#### WHAT YOU SHOULD DO:
From the records below, extract all the text exactly and leave the images behind.

#### Page-level text extractions:
========================================================================

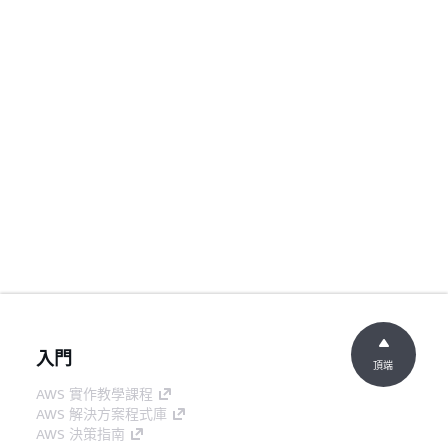
入門
頂端
AWS 實作教學課程
AWS 解決方案程式庫
AWS 決策指南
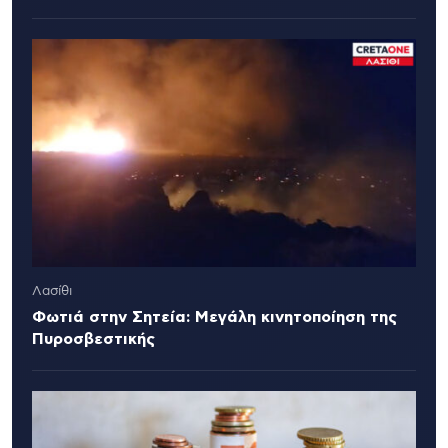
Λασίθι
Φωτιά στην Σητεία: Μεγάλη κινητοποίηση της
Πυροσβεστικής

========================================================================

#### WRITTEN SOLUTION:
入門
頂端
AWS 實作教學課程
AWS 解決方案程式庫
AWS 決策指南
Λασίθι
Φωτιά στην Σητεία: Μεγάλη κινητοποίηση της
Πυροσβεστικής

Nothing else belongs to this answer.